* Instructions to follow *
Take the data below and copy exactly the lines starting at the one with "You are a GUI" and finishing at the one with "Edible wild Plants in Palestine", both included.

(The input)

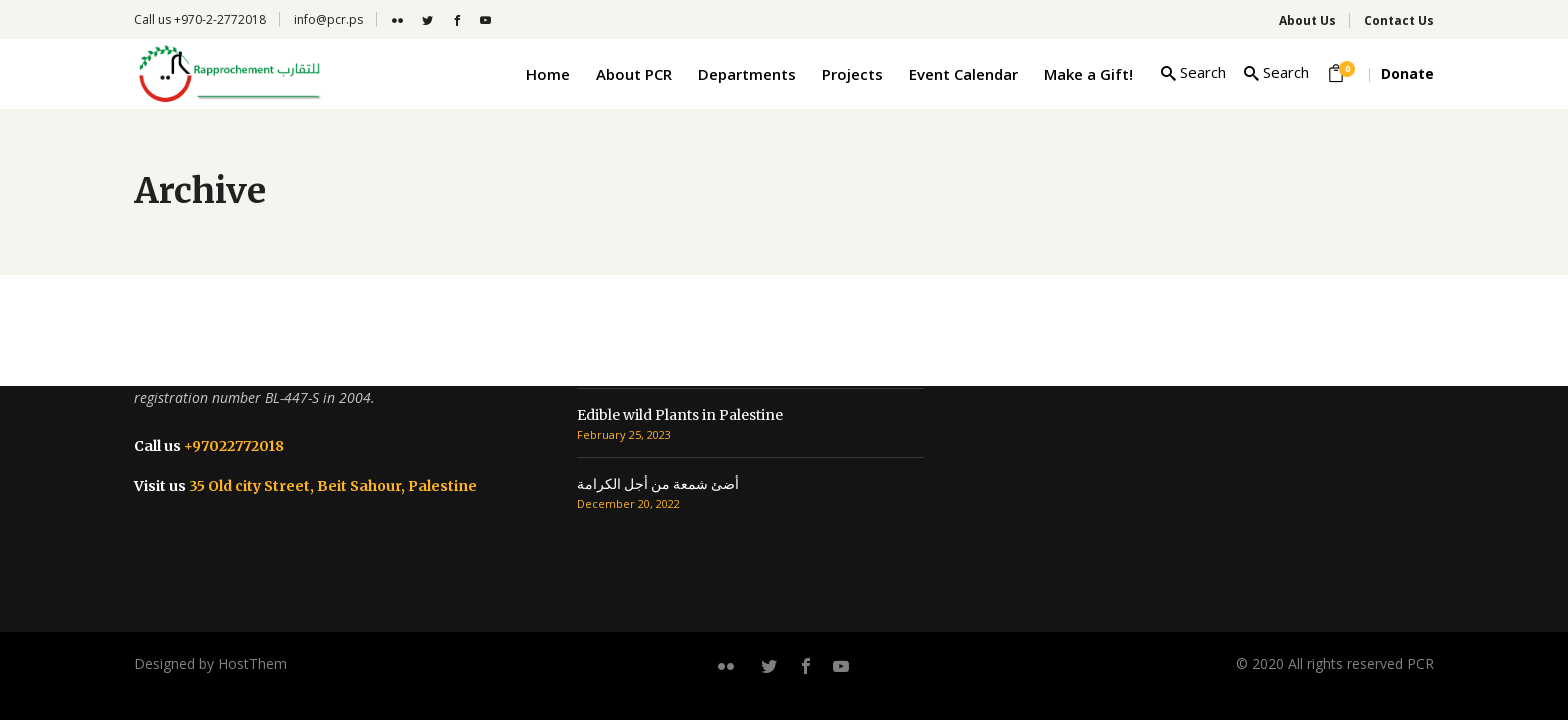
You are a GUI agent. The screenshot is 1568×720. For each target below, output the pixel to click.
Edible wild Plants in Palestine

(End The input)
(The input)

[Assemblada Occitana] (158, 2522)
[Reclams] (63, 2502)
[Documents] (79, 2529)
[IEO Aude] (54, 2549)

(End The input)

* Exercise result *
You are a GUI agent. The screenshot is 1568×720. For each target below, output the pixel to click.
Edible wild Plants in Palestine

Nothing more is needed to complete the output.